## Goal of the exercise:
When you repeat the entries, reproduce each line exactly and omit every picture.

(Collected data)
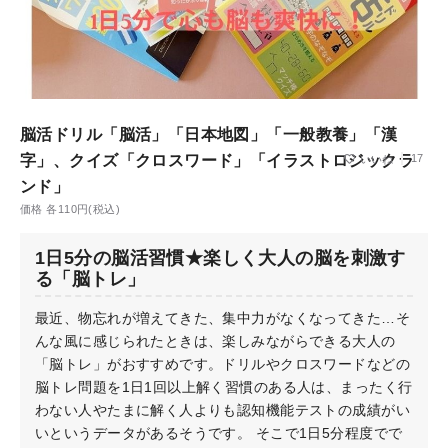
脳活ドリル「脳活」「日本地図」「一般教養」「漢
字」、クイズ「クロスワード」「イラストロジックラ
17
ンド」
価格 各110円(税込)
1日5分の脳活習慣★楽しく大人の脳を刺激す
る「脳トレ」
最近、物忘れが増えてきた、集中力がなくなってきた…そ
んな風に感じられたときは、楽しみながらできる大人の
「脳トレ」がおすすめです。ドリルやクロスワードなどの
脳トレ問題を1日1回以上解く習慣のある人は、まったく行
わない人やたまに解く人よりも認知機能テストの成績がい
いというデータがあるそうです。 そこで1日5分程度でで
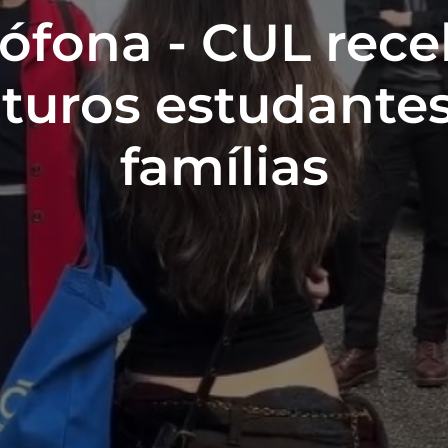
ófona - CUL rec
uturos estudantes
famílias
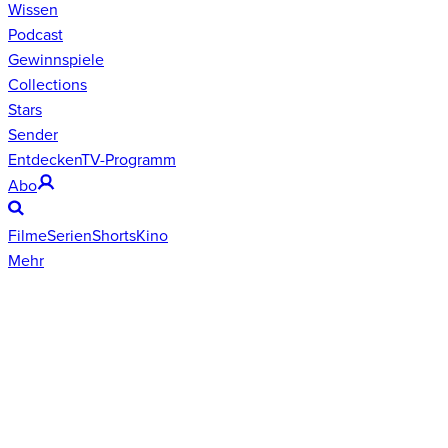
Wissen
Podcast
Gewinnspiele
Collections
Stars
Sender
Entdecken
TV-Programm
Abo
Filme
Serien
Shorts
Kino
Mehr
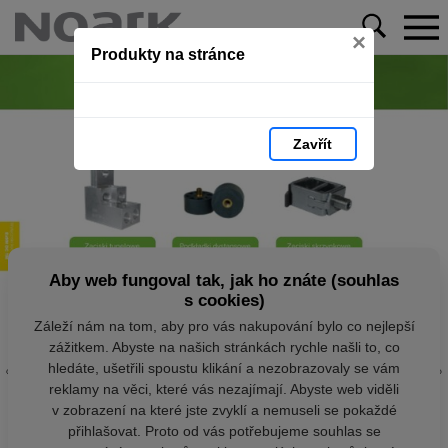
×
Produkty na stránce
Zavřít
Aby web fungoval tak, jak ho znáte (souhlas
s cookies)
Záleží nám na tom, aby pro vás nakupování bylo co nejlepší
zážitkem. Abyste na našich stránkách rychle našli to, co
hledáte, ušetřili spoustu klikání a nezobrazovaly se vám
reklamy na věci, které vás nezajímají. Abyste web viděli
v zobrazení na které jste zvyklí a nemuseli se pokaždé
přihlašovat. Proto od vás potřebujeme souhlas se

## Output of the task:
脳活ドリル「脳活」「日本地図」「一般教養」「漢
字」、クイズ「クロスワード」「イラストロジックラ
17
ンド」
価格 各110円(税込)
1日5分の脳活習慣★楽しく大人の脳を刺激す
る「脳トレ」
最近、物忘れが増えてきた、集中力がなくなってきた…そ
んな風に感じられたときは、楽しみながらできる大人の
「脳トレ」がおすすめです。ドリルやクロスワードなどの
脳トレ問題を1日1回以上解く習慣のある人は、まったく行
わない人やたまに解く人よりも認知機能テストの成績がい
いというデータがあるそうです。 そこで1日5分程度でで
ófona - CUL rec
uturos estudantes
famílias
Wissen
Podcast
Gewinnspiele
Collections
Stars
Sender
Entdecken
TV-Programm
Abo
Filme
Serien
Shorts
Kino
Mehr
×
Produkty na stránce
Zavřít
Aby web fungoval tak, jak ho znáte (souhlas
s cookies)
Záleží nám na tom, aby pro vás nakupování bylo co nejlepší
zážitkem. Abyste na našich stránkách rychle našli to, co
hledáte, ušetřili spoustu klikání a nezobrazovaly se vám
reklamy na věci, které vás nezajímají. Abyste web viděli
v zobrazení na které jste zvyklí a nemuseli se pokaždé
přihlašovat. Proto od vás potřebujeme souhlas se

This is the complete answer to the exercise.